The argument I've made repeatedly is this:
People have many sources of advantage and disadvantage. Some of us aren't born with good looks or musical talent. Some of us might have been born with those, but never got to develop them because we were born into disadvantage greater than those disadvantages. A singer that goes undiscovered is just a what could have been.
Inequality is the most natural of all states in society. There is no reason at all to believe that intellect, ability, or "privilege" would be evenly distributed, never mind "fairly" (since fair means something very different than even distribution these days).
The question is not whether Black Americans are unfairly disadvantaged in the US. Of course they are. But so are so many others for reasons completely beyond their control. A white kid born to a poor white trailer park single mom living with grandma on benefits is starting out with a lot of disadvantage.
So while I think there's a credible argument to make that white privilege isn't a thing, my argument is that *even if it is a thing* is not THE THING. White privilege won't take that poor kid from the trailer park and get him to law school at Harvard. Nope. If he's going to get there, he's going to have to get there the same way every other disadvantaged kid gets there. Hard work and good luck. Only in the case of Harvard, he will have a MORE difficult time gaining entry specifically because of his race. So being white is anti-privilege in that case.
"White privilege" doesn't cause your parents to stay married, avoid drugs, or stay out of gangs. Nope. And when you dive into the so-called racial disparities, you find that they are actually disparities of *behavior*. If you compare the outcomes of a black kid born to middle class parents who are married to each other and have stayed married, you find that any disparity in that kid's chances of college admission, future income, etc are statically indistinguishable from a white kid similarly situated.
The predictors of success: educational attainment, no single parenthood, avoiding incarceration-- all are MUCH larger factors than race. So much that race doesn't really matter other than it seems to be a predictor of behaviors that cause your life to suck.

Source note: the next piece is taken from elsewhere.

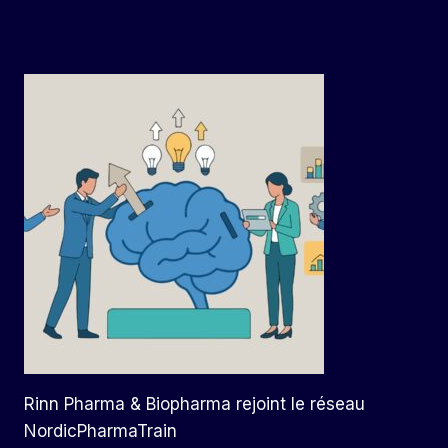
Rinn Pharma & Biopharma rejoint le réseau
NordicPharmaTrain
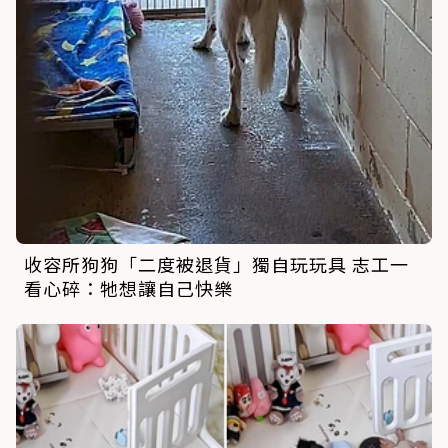
收容所狗狗「二度被退貨」獨自玩玩具 志工一
看心碎：牠想讓自己快樂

It's beyond harmful to tell young black kids that the reason their life stinks is that the system is rigged-- that it isn't that Daddy is absent and Mommy is stuck in her job and spending extra money on scratch-offs and buying new cars and expensive phones she cannot afford, depending on a grandma for childcare and struggling to get by.

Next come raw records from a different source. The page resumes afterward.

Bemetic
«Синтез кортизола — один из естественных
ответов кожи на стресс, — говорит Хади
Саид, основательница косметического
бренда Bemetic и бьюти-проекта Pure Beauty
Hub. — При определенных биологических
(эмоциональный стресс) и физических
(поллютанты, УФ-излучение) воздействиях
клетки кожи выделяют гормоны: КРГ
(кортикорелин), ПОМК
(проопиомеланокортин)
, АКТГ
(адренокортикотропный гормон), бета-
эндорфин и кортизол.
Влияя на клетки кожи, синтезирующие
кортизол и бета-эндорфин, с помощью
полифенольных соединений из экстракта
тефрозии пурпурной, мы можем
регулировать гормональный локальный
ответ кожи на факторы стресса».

But after generations of mind-numbing nonsense being drilled into kids that they are all victims somewhere on the hierarchy of victimhood, nobody believes their actions matter. So why make good decisions? Why have delayed gratification? YOU CAN'T FIGHT THE SYSTEM, RIGHT?
Then when SURPRISE their life decisions deliver to them the consequences they inevitably do, people are totally unprepared for that and get indignant and angry. Why, I can't BELIEVE they fired me-- the one who's always late and skipping shifts without telling anyone-- instead of that other person who's always on time and cheerful. THE SYSTEM IS RIGGED!
Brietbart said it best-- politics is downstream of culture. It's about time we started recognizing that truth, because if you don't engage in the culture war that defends the Western values that created our prosperity and freedom, THEY WILL DISAPPEAR. You may not want to fight a culture war, but that's not up to you-- the culture has already declared war on you. Your options are fight it or cower and give it all away.
You worded it much better than I could have. Right on.